My mom had mentioned that sometimes people will complain about the books, and then my grandma feels bad, so I took out the V. C. Andrews (Celeste, April Shadows, and the first in the Wallflowers series: Misty) and also the Harlequin Temptation Single in the City book (because of the cover; Edit: And flipping it open, the excerpt pulled for the pre-page is totally soft-core porn.). I had forgotten that probably 80-90% of the adult book section is Nora Roberts, Danielle Steel, and assorted other romance novels. We also have Dorothy Sayers, P. G. Wodehouse, Agatha Christie, Dan Brown (Angels & Demons), and -- in the kids' section -- one of the Harry Potter books. Oh my conservative evol church :) I actually want someone to complain about Harry Potter being there so then I can argue that we shouldn't be selling romance novels, because I vehemently and honestly believe traditional romance novels are more damaging.
I also snagged The Seventeen Book of Answers to What Your Parents Don't Talk About and Your Best Friends Can't Tell You because it's copyright 1972 and the source of this post's Subject line (well, my reaction to it was this Subject line). I may actually keep this and give them money. It's not wildly entertaining, though certainly interesting. Of course I immediately looked for the sex/gay parts when I started flipping through it. The subcategory "Homosexuality" (under "Sex") has the following 4 questions:
* How should you feel about a homosexual?

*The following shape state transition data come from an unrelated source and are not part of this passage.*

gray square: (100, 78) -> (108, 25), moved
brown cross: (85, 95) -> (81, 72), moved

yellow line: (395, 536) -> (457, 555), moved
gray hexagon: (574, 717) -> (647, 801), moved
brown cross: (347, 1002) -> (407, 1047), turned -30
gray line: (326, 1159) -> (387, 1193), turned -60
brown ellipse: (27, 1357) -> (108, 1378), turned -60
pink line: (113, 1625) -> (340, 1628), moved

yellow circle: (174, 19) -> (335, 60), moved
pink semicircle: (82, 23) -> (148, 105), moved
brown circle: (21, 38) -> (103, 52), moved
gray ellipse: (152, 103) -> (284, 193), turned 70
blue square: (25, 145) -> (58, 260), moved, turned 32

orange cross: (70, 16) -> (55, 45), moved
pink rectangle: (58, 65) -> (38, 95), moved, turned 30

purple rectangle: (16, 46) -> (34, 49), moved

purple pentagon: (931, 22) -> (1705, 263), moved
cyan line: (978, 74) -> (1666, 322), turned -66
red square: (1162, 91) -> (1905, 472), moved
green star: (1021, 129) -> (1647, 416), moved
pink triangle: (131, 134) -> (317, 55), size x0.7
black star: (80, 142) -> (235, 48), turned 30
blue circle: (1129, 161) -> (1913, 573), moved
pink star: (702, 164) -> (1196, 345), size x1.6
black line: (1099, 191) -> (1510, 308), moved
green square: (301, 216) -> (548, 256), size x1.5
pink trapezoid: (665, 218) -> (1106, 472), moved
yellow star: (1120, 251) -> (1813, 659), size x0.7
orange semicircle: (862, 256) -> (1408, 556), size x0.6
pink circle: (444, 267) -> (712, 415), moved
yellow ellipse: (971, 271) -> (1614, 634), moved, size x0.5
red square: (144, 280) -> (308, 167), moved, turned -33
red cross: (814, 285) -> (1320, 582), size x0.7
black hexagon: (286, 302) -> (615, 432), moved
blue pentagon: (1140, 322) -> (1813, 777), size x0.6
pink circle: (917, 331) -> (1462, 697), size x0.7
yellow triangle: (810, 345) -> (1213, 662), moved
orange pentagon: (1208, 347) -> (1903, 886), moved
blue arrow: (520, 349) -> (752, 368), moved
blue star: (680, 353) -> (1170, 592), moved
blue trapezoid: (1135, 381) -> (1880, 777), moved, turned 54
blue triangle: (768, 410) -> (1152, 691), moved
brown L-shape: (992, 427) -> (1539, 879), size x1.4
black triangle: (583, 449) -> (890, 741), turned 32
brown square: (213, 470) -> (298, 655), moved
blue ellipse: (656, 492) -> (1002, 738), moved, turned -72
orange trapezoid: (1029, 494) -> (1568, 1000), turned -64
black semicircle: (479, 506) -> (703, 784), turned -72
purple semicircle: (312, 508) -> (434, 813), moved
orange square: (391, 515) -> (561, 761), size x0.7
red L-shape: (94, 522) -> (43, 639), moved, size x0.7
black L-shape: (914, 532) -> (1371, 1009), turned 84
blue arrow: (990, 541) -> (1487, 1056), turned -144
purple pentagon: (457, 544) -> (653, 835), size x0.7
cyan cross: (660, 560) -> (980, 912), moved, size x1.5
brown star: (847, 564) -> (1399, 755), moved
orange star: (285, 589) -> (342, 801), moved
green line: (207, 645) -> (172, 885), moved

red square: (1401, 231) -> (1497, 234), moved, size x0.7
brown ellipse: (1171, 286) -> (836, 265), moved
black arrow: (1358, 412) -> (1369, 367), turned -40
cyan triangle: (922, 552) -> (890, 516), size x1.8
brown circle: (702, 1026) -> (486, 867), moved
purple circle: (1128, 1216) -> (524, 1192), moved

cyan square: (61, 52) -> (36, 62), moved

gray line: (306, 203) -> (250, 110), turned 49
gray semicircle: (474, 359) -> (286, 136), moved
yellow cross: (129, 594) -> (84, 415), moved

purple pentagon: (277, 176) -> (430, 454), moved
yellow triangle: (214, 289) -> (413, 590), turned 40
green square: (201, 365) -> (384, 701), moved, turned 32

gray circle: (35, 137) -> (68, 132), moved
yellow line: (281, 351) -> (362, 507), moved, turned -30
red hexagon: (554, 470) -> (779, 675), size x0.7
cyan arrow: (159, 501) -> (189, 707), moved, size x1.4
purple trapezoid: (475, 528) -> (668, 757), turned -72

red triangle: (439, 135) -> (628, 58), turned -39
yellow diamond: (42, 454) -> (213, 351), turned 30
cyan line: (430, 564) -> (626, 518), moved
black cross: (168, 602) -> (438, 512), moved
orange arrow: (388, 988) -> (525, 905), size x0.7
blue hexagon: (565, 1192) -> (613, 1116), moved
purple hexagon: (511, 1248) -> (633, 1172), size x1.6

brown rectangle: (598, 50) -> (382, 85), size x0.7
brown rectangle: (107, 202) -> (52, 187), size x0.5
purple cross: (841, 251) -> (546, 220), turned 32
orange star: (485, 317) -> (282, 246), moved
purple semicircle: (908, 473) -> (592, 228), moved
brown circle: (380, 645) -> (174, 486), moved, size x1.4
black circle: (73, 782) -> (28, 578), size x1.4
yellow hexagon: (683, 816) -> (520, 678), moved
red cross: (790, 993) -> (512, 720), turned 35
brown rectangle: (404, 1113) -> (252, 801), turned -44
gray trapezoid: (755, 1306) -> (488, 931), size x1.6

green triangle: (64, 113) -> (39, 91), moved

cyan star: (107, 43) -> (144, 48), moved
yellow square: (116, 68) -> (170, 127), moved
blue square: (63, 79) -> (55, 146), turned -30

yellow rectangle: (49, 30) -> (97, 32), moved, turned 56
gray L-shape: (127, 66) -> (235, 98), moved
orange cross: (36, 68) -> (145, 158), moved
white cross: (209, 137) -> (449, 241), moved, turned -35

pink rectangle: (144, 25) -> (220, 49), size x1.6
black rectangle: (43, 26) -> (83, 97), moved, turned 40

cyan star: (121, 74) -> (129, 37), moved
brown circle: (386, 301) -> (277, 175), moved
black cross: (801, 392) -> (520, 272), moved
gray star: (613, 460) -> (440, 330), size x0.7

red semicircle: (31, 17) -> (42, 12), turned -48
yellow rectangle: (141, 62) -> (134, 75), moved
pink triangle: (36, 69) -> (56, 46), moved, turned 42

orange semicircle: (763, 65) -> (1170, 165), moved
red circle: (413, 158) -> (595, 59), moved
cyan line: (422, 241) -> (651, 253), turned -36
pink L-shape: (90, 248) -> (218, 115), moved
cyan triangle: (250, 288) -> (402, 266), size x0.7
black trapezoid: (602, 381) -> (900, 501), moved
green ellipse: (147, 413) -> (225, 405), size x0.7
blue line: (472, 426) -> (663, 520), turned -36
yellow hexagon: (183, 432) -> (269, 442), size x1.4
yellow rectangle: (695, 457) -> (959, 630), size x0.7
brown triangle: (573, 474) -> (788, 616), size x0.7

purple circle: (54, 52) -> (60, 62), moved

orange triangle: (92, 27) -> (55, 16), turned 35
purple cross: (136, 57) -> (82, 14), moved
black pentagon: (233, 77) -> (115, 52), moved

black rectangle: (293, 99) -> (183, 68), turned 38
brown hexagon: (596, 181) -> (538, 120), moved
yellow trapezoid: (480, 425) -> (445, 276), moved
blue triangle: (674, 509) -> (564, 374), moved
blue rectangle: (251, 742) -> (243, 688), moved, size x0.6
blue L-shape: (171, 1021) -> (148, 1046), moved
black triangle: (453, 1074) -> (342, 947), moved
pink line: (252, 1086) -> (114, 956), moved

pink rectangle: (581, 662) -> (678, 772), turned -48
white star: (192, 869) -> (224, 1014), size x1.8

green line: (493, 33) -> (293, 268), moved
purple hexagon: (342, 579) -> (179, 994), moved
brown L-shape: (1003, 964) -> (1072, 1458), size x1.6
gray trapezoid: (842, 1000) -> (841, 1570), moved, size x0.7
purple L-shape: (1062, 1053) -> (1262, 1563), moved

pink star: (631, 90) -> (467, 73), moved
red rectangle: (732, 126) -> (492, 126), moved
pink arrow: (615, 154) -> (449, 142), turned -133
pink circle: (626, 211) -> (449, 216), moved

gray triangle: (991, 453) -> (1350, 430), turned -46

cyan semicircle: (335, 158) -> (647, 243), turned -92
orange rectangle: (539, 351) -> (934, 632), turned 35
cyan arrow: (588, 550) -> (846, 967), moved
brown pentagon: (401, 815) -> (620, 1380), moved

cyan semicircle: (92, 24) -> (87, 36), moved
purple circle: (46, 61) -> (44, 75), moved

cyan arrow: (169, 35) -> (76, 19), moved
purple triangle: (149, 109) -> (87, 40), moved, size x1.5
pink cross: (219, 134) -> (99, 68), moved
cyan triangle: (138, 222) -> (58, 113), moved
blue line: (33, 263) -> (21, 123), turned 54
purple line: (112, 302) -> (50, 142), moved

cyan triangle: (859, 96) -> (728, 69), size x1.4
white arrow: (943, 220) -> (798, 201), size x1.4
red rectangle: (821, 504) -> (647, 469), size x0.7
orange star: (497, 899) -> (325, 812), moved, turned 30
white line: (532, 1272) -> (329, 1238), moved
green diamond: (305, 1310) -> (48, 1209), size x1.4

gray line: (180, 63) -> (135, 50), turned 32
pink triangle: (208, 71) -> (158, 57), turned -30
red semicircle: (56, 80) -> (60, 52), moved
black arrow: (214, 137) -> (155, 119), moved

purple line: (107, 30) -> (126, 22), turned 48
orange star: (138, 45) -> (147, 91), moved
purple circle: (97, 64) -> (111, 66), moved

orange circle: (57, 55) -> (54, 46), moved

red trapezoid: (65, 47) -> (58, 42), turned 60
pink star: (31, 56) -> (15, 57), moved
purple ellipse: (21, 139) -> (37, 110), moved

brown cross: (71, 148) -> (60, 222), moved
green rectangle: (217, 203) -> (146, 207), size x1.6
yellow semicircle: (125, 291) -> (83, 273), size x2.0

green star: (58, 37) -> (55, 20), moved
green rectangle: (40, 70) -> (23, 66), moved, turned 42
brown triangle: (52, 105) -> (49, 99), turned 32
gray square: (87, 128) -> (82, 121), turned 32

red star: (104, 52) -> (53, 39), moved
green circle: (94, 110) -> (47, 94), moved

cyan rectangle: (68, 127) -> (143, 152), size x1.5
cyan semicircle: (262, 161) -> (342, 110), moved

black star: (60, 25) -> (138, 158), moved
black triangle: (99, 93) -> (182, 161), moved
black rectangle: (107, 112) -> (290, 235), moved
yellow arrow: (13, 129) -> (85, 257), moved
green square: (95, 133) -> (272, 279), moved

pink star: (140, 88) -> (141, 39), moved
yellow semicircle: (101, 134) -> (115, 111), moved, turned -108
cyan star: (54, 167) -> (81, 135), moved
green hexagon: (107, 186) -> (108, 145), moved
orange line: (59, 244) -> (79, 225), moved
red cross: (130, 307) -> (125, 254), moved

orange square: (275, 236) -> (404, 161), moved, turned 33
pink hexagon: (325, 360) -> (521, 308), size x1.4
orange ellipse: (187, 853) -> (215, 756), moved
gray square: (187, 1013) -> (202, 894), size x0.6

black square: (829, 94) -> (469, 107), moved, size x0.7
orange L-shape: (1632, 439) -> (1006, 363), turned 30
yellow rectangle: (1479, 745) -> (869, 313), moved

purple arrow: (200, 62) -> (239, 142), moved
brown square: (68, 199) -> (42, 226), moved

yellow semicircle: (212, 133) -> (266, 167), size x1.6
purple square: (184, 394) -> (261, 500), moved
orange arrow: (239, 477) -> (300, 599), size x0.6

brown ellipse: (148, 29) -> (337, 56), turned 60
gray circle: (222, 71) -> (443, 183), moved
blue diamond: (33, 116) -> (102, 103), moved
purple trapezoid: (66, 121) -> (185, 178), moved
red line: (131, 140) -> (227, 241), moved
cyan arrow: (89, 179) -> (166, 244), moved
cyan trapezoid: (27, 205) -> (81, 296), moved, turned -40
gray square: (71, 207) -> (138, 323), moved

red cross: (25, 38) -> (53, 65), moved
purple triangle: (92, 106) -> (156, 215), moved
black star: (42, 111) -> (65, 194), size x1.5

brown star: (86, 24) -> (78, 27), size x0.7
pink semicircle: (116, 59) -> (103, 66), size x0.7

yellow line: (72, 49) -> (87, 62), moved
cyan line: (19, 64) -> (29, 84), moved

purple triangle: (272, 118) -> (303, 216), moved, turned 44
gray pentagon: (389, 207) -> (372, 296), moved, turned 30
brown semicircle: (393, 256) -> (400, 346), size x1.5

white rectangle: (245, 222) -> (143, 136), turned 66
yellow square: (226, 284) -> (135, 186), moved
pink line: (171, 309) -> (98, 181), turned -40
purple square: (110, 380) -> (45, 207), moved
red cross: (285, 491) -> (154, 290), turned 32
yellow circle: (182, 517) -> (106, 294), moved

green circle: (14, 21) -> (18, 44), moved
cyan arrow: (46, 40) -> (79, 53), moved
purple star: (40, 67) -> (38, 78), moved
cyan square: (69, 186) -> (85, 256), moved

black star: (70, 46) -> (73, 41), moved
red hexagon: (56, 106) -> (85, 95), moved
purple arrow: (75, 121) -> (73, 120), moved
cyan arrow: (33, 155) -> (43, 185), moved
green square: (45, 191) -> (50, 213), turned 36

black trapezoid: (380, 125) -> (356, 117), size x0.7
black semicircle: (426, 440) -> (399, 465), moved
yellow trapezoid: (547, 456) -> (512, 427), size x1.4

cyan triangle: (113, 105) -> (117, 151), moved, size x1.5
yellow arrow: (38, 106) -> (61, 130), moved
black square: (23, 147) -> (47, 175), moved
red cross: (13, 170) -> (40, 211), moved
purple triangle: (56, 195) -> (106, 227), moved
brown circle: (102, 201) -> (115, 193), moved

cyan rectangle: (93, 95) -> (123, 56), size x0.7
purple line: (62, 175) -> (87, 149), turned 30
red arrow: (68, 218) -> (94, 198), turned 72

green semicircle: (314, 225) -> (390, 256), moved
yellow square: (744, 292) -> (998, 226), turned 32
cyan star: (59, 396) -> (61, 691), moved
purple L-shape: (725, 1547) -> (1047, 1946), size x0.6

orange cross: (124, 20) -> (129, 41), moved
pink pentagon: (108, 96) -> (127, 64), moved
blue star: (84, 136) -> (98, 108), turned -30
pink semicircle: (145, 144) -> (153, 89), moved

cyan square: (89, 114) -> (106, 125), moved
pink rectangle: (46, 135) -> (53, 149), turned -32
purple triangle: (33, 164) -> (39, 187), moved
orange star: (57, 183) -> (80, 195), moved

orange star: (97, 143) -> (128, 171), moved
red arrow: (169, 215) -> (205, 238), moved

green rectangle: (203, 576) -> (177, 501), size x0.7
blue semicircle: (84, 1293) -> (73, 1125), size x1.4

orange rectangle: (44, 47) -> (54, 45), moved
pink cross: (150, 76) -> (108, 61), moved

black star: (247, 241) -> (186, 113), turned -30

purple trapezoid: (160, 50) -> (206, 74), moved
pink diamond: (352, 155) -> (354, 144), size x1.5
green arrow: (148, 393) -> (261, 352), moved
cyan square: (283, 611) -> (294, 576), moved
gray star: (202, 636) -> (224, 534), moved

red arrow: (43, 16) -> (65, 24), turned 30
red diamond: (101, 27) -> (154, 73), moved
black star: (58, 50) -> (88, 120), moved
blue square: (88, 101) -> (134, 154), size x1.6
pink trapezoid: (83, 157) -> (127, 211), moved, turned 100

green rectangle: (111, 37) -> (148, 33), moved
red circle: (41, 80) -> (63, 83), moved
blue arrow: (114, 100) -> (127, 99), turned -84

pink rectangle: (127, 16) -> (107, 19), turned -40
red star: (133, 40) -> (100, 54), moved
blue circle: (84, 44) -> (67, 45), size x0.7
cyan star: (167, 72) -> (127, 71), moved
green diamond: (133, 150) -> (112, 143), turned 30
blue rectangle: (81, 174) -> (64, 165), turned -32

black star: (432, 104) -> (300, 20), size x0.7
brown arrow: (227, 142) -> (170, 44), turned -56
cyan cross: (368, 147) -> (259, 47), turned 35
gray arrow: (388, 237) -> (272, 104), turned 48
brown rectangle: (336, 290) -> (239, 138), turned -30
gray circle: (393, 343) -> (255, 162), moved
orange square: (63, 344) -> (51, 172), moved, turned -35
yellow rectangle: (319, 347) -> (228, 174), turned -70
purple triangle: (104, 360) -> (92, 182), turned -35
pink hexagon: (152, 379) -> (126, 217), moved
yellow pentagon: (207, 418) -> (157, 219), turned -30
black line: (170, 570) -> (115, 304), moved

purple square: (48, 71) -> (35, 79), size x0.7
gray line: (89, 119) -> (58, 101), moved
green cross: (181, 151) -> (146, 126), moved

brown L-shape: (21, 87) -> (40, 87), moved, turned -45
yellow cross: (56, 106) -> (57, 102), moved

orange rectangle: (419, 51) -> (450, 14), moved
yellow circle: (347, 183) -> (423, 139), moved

* The man I love is a homosexual.
* Will I ever be normal?
* She must be a lesbian.
The first two do a decent job of saying we don't know what causes homosexuality and you should treat people with decency and respect period. The fourth one is fairly decent as well. The third one, though, is a fifteen and a half year old girl who sounds pretty gay to me, and I certainly believe that sexuality is (can be) fluid and that adolescence especially is a time of exploration, but their response included basically no validation of the possibility that she might really be a lesbian. I'm actually gonna type up this one. I'm sure you can imagine my mental commentary as you read.
Q. My problem is that I am sexually attracted to women rather than men and boys. (Because of my appearance, which is very feminine, I have been quite popular with boys and girls.) I first noticed this many years ago when I could think of nothing but one of my schoolteachers. I am now fifteen and a half and it still occurs. I usually feel as though I am in love with women of about fifty rather than girls my own age. No one knows my secret. Even though I don't enjoy it, I have necked with boys and I want my life to be normal. I put off writing this letter hoping I would change, but I keep getting worse. Please don't tell me to see a doctor. I could never tell my parents or face a doctor. What I want to know is will I ever be normal? Will I ever be excited by a kiss as other girls are? Will I ever be happily married? Please help.
A. Your feelings at fifteen and a half are neither uncommon nor abnormal. Girls in their young and middle teens frequently have crushes on their teachers or even on older girls. Being emotionally drawn toward a woman you admire and whose qualities you'd like to emulate can be an important transitional step in breaking away from your ties to your mother; such an in-between attachment offers a sort of security aid on the difficult road to developing your own independent personality and femininity. For a girl, moving on to romantic-heterosexual love is even more complex than for a boy. He has to turn from loving his mother to loving another woman, but girls have a two-stage transfer to make---away from Mother and then toward the other sex as well. One girl may need more time than another to untangle all her feelings and work through her fears of sexuality itself, perhaps, of the male as something threatening, or simply of her own possible inability to cope with either or both.
When you begin to accept yourself as a young woman, boys and dates will become more interesting and enjoyable. Meanwhile don't force yourself to kisses and caresses you don't want. Try to become friends with a boy as a person first, and the other feelings may follow. If you continue to feel troubled about yourself, by all means do talk to some competent and understanding adult (often it's easier with someone other than your parents). If you don't feel comfortable with anyone you know, see if there is an adolescent or mental-health clinic or a Family Service Agency near you. Have no fear---all professional counselors know how many girls go through similar stages. There is little you could tell them they haven't heard before! Remember that accepting yourself as a human being means also not being ashamed of any of your very human feelings. And learning to understand them---even if it means consulting an outsider---is the best way to gain their fullest potential.